### Input data
-*-

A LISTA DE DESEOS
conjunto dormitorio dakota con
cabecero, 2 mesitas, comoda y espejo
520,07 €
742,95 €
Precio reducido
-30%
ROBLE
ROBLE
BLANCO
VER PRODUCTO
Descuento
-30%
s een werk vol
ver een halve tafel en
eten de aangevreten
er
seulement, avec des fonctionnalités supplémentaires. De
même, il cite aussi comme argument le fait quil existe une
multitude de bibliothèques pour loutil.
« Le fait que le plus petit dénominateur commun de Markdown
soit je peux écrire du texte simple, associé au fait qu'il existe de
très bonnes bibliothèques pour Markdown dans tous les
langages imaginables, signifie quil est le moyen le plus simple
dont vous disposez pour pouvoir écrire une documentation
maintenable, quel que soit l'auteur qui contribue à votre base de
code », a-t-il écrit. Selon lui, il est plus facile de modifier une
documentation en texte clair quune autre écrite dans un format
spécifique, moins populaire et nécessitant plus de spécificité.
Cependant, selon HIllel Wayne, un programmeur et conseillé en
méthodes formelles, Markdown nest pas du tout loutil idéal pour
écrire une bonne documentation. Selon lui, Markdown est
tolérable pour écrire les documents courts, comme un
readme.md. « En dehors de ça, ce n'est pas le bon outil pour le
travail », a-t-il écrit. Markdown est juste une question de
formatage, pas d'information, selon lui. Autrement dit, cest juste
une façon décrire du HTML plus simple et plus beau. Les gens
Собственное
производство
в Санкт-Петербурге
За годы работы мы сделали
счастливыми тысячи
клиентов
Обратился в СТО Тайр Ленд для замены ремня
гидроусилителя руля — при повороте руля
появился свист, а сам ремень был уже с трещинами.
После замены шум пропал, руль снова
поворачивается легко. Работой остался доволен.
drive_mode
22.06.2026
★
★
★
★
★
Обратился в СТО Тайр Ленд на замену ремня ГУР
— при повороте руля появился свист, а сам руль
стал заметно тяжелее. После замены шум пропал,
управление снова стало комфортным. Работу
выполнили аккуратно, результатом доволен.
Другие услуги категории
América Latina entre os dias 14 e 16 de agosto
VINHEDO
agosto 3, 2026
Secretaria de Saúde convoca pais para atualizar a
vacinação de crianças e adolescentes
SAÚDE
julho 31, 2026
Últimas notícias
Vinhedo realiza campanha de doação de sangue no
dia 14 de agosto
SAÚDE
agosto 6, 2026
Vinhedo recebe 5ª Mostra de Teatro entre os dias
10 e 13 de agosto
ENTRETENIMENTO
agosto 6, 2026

-*-

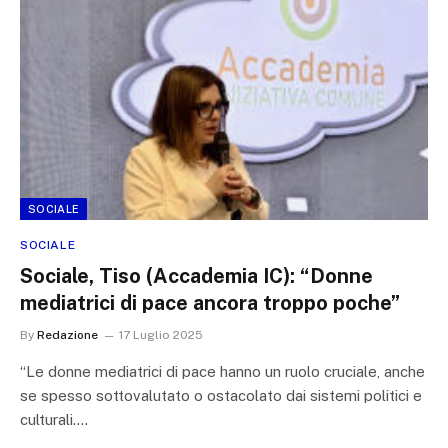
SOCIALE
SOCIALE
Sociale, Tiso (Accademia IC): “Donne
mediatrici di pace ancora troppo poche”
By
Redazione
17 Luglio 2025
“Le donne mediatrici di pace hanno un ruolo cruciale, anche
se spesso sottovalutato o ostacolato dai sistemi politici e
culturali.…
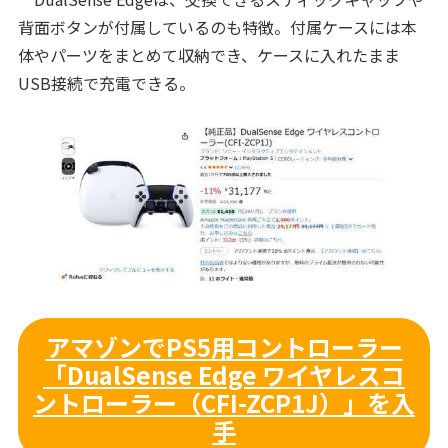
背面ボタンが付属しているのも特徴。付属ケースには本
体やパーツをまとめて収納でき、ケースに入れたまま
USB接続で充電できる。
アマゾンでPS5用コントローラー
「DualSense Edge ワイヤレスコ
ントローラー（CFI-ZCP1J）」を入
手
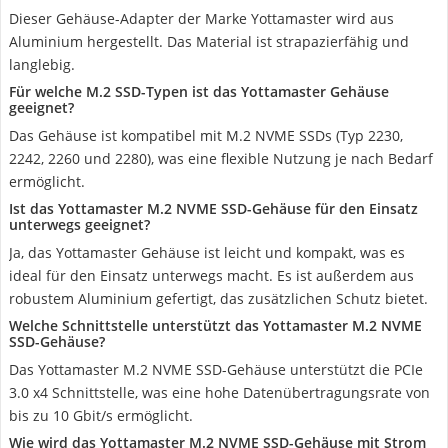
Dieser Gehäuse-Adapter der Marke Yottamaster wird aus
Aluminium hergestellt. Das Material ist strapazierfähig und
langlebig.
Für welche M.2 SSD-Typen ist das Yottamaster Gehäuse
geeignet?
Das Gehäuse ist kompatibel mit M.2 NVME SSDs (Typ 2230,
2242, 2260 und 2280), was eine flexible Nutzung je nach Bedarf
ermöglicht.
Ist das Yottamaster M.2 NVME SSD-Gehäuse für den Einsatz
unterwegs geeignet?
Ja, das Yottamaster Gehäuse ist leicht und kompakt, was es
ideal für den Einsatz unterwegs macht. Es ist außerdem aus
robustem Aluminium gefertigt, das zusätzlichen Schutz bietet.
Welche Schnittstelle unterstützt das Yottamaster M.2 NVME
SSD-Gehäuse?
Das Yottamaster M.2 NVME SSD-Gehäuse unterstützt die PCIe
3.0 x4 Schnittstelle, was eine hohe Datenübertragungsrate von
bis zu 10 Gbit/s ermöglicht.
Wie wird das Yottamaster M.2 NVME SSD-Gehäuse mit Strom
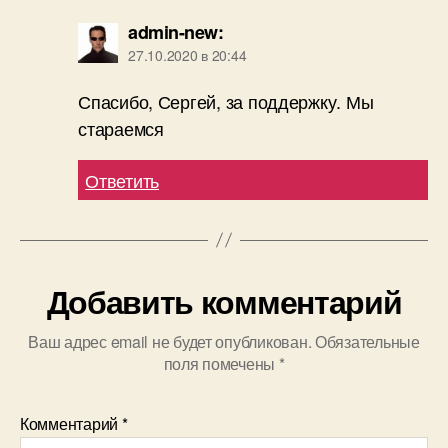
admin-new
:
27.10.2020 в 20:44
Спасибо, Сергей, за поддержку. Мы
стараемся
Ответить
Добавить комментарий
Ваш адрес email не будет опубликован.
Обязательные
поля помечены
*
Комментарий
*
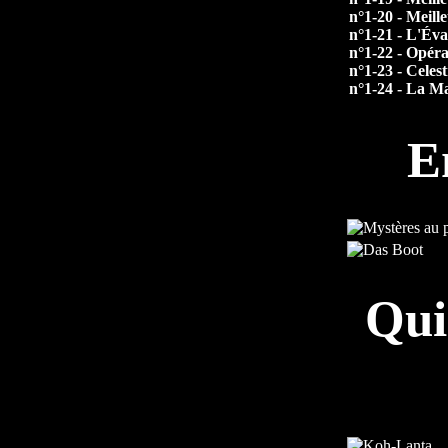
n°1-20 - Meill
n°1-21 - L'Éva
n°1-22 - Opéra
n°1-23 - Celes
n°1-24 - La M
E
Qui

-*-

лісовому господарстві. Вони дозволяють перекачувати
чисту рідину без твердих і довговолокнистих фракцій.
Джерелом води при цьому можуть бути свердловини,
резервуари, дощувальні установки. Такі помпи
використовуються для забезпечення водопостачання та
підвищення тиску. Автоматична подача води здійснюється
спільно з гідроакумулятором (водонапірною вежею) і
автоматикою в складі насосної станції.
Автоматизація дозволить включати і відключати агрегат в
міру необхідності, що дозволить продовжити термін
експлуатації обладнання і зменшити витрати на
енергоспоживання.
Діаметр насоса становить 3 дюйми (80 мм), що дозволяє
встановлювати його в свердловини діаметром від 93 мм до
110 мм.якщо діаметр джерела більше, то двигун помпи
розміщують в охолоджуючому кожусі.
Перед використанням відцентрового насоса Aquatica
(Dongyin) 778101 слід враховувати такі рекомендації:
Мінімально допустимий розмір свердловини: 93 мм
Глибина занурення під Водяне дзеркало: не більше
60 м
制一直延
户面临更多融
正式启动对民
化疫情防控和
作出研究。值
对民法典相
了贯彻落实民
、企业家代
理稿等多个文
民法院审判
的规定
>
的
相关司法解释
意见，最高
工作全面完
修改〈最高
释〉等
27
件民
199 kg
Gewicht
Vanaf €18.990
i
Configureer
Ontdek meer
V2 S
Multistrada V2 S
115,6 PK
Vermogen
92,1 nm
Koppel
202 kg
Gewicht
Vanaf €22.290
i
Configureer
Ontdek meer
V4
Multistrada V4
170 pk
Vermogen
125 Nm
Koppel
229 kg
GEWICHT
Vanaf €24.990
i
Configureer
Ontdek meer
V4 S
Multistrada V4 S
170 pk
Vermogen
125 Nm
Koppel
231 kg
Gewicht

-*-

### Exercise prompt
Among the lines above, find the one with "міру необхідності, що" and the one with "розміщують в охолоджуючому кожусі.". Quote both and everything between them, exactly.

### Written response
міру необхідності, що дозволить продовжити термін
експлуатації обладнання і зменшити витрати на
енергоспоживання.
Діаметр насоса становить 3 дюйми (80 мм), що дозволяє
встановлювати його в свердловини діаметром від 93 мм до
110 мм.якщо діаметр джерела більше, то двигун помпи
розміщують в охолоджуючому кожусі.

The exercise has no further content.